In a significant crackdown on potential tax evasion, the Income Tax Department has sent notices to hundreds of property buyers across the country who have recently engaged in high-value real estate transactions. This move comes as part of the department’s new, technology-driven approach to ensure compliance, where data analytics and artificial intelligence are being increasingly used to identify discrepancies between declared income and significant expenditures.
The notices, primarily issued under Section 131(1A) of the Income-tax Act, 1961, are a direct consequence of the department’s enhanced monitoring of high-value transactions. Any property purchase valued at ₹30 lakh or more is now under the direct scanner of the tax authorities. These transactions are reported to the tax department by property registrars, and this data is then cross-verified with the buyer’s filed Income Tax Returns (ITR).
According to sources within the Finance Ministry, the primary objective of this initiative is to create a more transparent financial ecosystem and deter the use of unaccounted-for money in the real estate sector. The “new rules” are less about a change in the fundamental tax laws and more about a paradigm shift in their enforcement. The Income Tax Department is no longer relying solely on voluntary disclosures and is proactively seeking explanations for large financial outlays.
What Triggers a Notice?
Several factors can trigger these notices.

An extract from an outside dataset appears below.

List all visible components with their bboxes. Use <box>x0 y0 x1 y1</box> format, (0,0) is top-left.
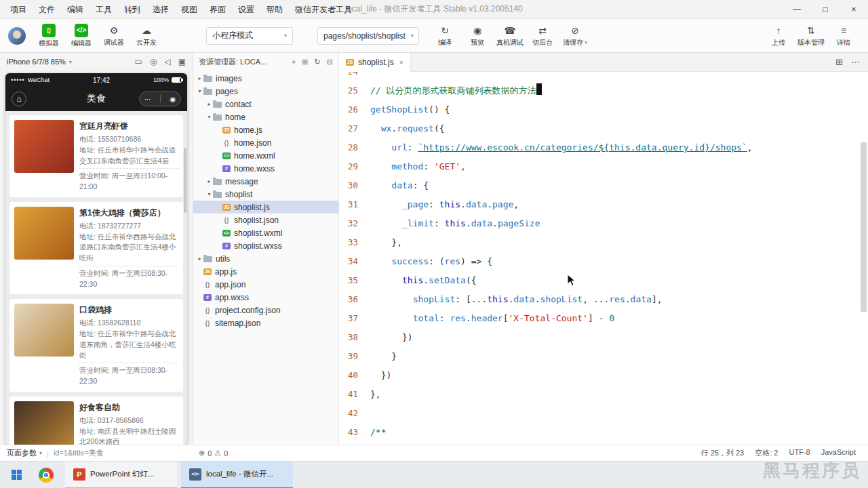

The most common reason is a mismatch between the value of the property purchased and the income declared by the buyer in their ITR. Other red flags for the department include:
- Discrepancies in Tax Deducted at Source (TDS): Any inconsistencies in the TDS filed by the property buyer can lead to scrutiny.
- Incorrect ITR Filing or Non-Filing: Individuals who have not filed their ITR despite undertaking a high-value property transaction are prime targets.
- Source of Funds: The department is keen to understand the source of the funds used for the property purchase. Buyers are being asked to provide detailed evidence of their financial sources, which could include savings, loans, gifts, or sale of other assets.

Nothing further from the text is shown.